Reentrant SVT’s: AVNRT (atrioventricular nodal reentry tachycardia)
• The most common cause of palpitations in patients with structurally normal hearts
• Typically paroxysmal, can occur spontaneously or upon triggers of exertion, caffeine, alcohol, beta-agonists (salbutamol)
• Sudden onset of regular, rapid palpitation. The patient may experience a brief fall in blood pressure (pre-syncope)
• Shortness of breath, anxiety and occasionally polyuria duet to elevated atrial pressure
• Tachycardia (140-280bpm), regular in nature, ceases spontaneously or continues indefinitely
AVNRT- ECG and causes
• ECG: regular tachycardia, usually narrow QRS complex unless pre-existing bundle branch block or rate related aberrant conduction. ST-segment depression may be seen with or without underlying coronary artery disease. P waves if visible exhibit retrograde conduction with P-wave inversion in leads II, III, aVF.
• Due to an extra pathway- called a reentrant circuit, located in or near the AV node that causes the heart to beat prematurely
Re-entrant SVT’s: ARVT (atrioventricular reentrant tachycadia)

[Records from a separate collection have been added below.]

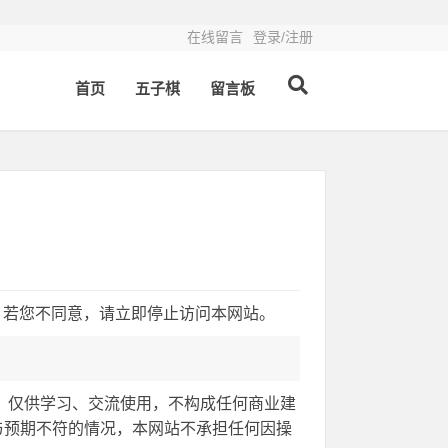
在线留言
登录/注册
首页
五子棋
留言板
内容，若您不同意，请立即停止访问本网站。
整理，仅供学习、交流使用，不构成任何商业建
与预期不符的情况，本网站不承担任何因操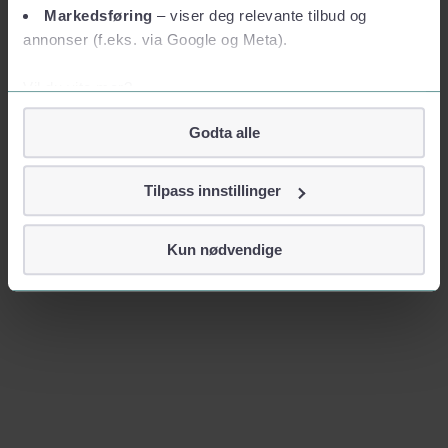
Markedsføring
– viser deg relevante tilbud og
annonser (f.eks. via Google og Meta).
Vil du vite mer?
Om informasjonskapsler
Godta alle
Googles retningslinjer for personvern
Vi tar ditt personvern på alvor
Tilpass innstillinger
Vi lagrer aldri informasjon gjennom cookies som direkte
identifiserer deg, som navn eller telefonnummer.
Kun nødvendige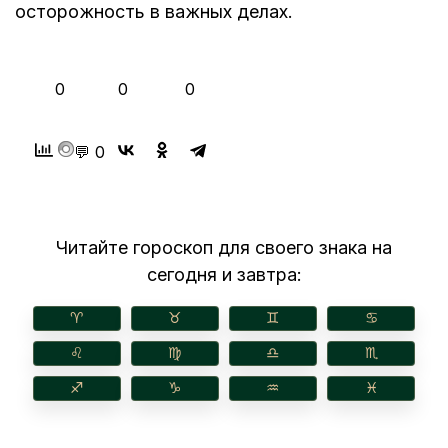
осторожность в важных делах.
👍
❤️
😂
0
0
0
💬 0
Читайте гороскоп для своего знака на
сегодня и завтра:
♈︎
♉︎
♊︎
♋︎
♌︎
♍︎
♎︎
♏︎
♐︎
♑︎
♒︎
♓︎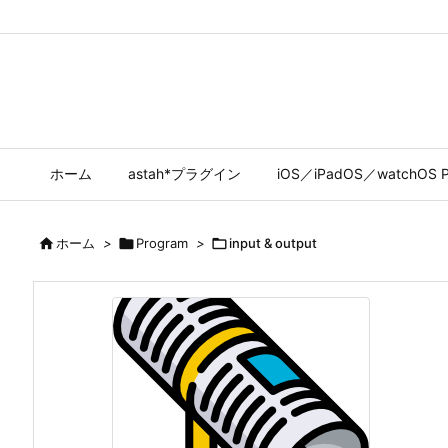
ホーム
astah*プラグイン
iOS／iPadOS／watchOS P

ホーム
>

Program
>

input & output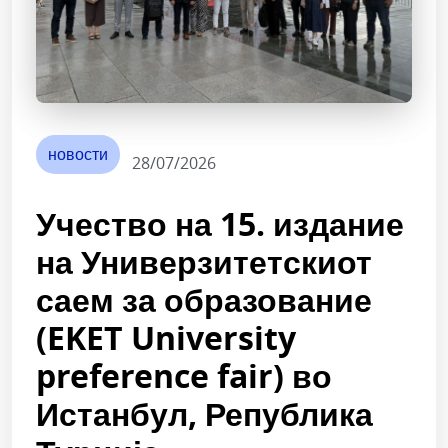
новости
28/07/2026
Учество на 15. издание
на Универзитетскиот
саем за образование
(EKET University
preference fair) во
Истанбул, Република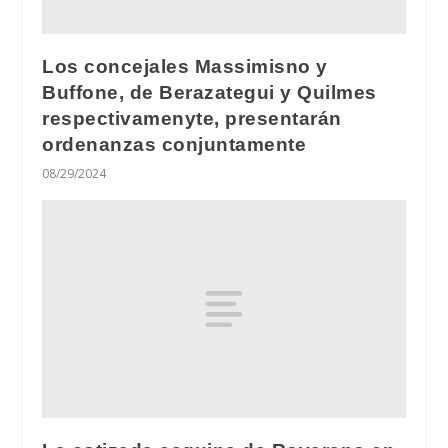
Los concejales Massimisno y
Buffone, de Berazategui y Quilmes
respectivamenyte, presentarán
ordenanzas conjuntamente
08/29/2024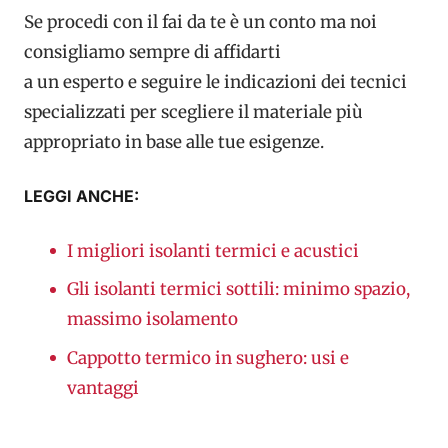
Se procedi con il fai da te è un conto ma noi
consigliamo sempre di affidarti
a un esperto e seguire le indicazioni dei tecnici
specializzati per scegliere il materiale più
appropriato in base alle tue esigenze.
LEGGI ANCHE:
I migliori isolanti termici e acustici
Gli isolanti termici sottili: minimo spazio,
massimo isolamento
Cappotto termico in sughero: usi e
vantaggi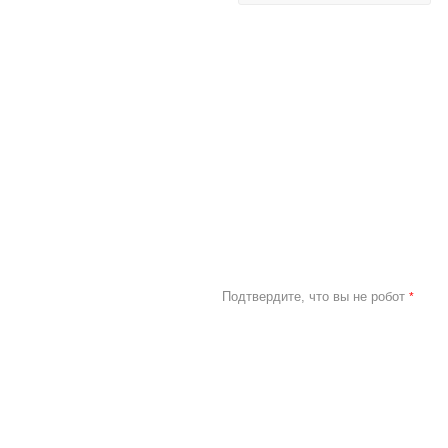
Подтвердите, что вы не робот
*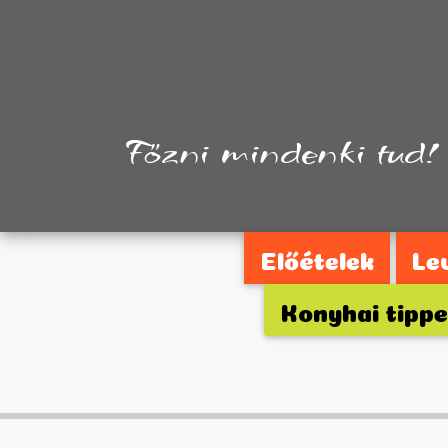
Főzni mindenki tud!
Előételek
Le
Konyhai tipp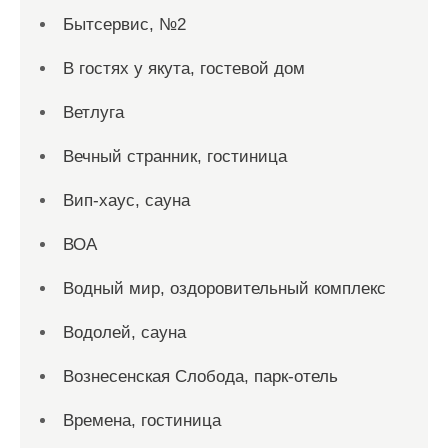
Бытсервис, №2
В гостях у якута, гостевой дом
Ветлуга
Вечный странник, гостиница
Вип-хаус, сауна
ВОА
Водный мир, оздоровительный комплекс
Водолей, сауна
Вознесенская Слобода, парк-отель
Времена, гостиница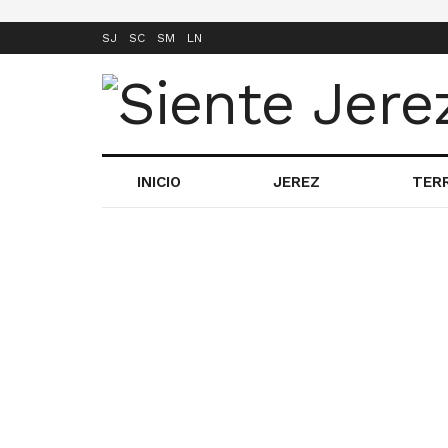
SJ
SC
SM
LN
INICIO
JEREZ
TER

• Similar clinical features with AVNRT
•Cause: there needs to be accessory pathway present. In optimal conditions (perfectly synchronised atrial/ventricular premature beat), a re-entry circuit forms. This re-entry circuit involves the atria, AVN, ventricles and back to the atria through the accessory pathway.
ARVT- ECG
Rate usually 200 – 300 bpm. P waves may be buried in QRS complex or retrograde. QRS Complex usually <120 ms unless pre-existing bundle branch block or rate-related aberrant conduction. T wave inversion, ST segment depression is common
Wolf Parkinson white syndrome
• Pre-excitation - early activation of the ventricles due to impulses bypassing the AV node via an accessory pathway
• Tachyarrhythmias can be facilitated by:
• Formation of a re-entry circuit involving the accessory pathway, AVRT
• Direct conduction from the atria to the ventricles via the accessory pathway, bypassing the AV node, seen with atrial fibrillation or atrial flutter in conjunction with WPW
Atrial flutter
Palpitations +/- SOB/CP/pre-syncope. If AV conduction is 1:1, then ventricular rate can be 300 bpm and haemodynamic instability occurs (red flag symptoms), with a high risk of ventricular fibrillation (cardiac arrest).
Atrial flutter- cause
Re-entry circuit within the right atrium. The length of the re-entry circuit corresponds to the size of the right atrium, resulting in a fairly predictable atrial rate of around 300 bpm. Ventricular rate is determined by the AV conduction ratio (“degree of AV block”). The commonest AV ratio is 2:1, resulting in a ventricular rate of ~150 bpm.
Atrial flutter- ECG
Narrow complex tachycardia, regular atrial activity at ~300 bpm, flutter waves (“saw-tooth” pattern) best seen in leads II, III, aVF — may be more easily spotted by turning the ECG upside down (flutter waves in V1 may resemble P waves). Loss of the isoelectric baseline
Atrial flutter 4:1 block (depolarisation front goes around the atria 4 times, while being conducted to the ventricles only once)
Atrial fibrillation
The most common sustained arrhythmia. The incidence and prevalence of AF is increasing. Lifetime risk over the age of 40 years is ~25%. Patients with AF have an increased risk of embolic events (stroke).
Management strategies: Rate control: beta-blockers, CCB, digoxin. Rhythm control: electrical/chemical cardioversion
The higher stroke risk should be addressed with anticoagulants
Causes of atrial fibrilation
Ischaemic heart disease, hypertension, valvular heart disease (esp. mitral valve disease), cardiomyopathies and /or acute infections, electrolyte disturbance (hypokalaemia, hypomagnesaemia)
Atrial fibrilation- ECG
Irregularly irregular rhythm. No P waves. Absence of an isoelectric baseline. Variable ventricular rate. Narrow QRS complexes, unless pre-existing bundle branch block, accessory pathway, or rate related aberrant conduction. Atrial fibrillation waves may be present and can be either fine (amplitude < 0.5mm) or coarse (amplitude >0.5mm). They may mimic P waves leading to misdiagnosis.